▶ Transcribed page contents
==================================================
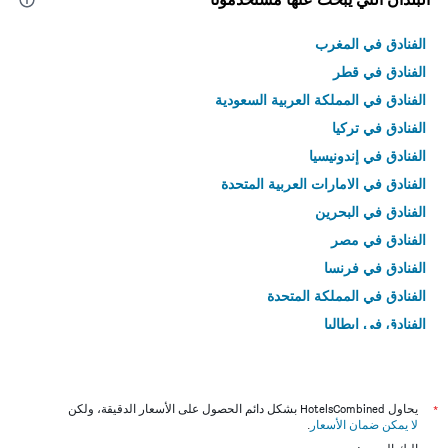
الفنادق في المغرب
الفنادق في قطر
الفنادق في المملكة العربية السعودية
الفنادق في تركيا
الفنادق في إندونيسيا
الفنادق في الامارات العربية المتحدة
الفنادق في البحرين
الفنادق في مصر
الفنادق في فرنسا
الفنادق في المملكة المتحدة
الفنادق في إيطاليا
الفنادق في تايلاند
*
يحاول HotelsCombined بشكل دائم الحصول على الأسعار الدقيقة، ولكن
لا يمكن ضمان الأسعار
.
==================================================
▶ Problem to work on
An exact copy of all the entries is required, and it must contain no pictures.

▶ Task result
الفنادق في المغرب
الفنادق في قطر
الفنادق في المملكة العربية السعودية
الفنادق في تركيا
الفنادق في إندونيسيا
الفنادق في الامارات العربية المتحدة
الفنادق في البحرين
الفنادق في مصر
الفنادق في فرنسا
الفنادق في المملكة المتحدة
الفنادق في إيطاليا
الفنادق في تايلاند
*
يحاول HotelsCombined بشكل دائم الحصول على الأسعار الدقيقة، ولكن
لا يمكن ضمان الأسعار
.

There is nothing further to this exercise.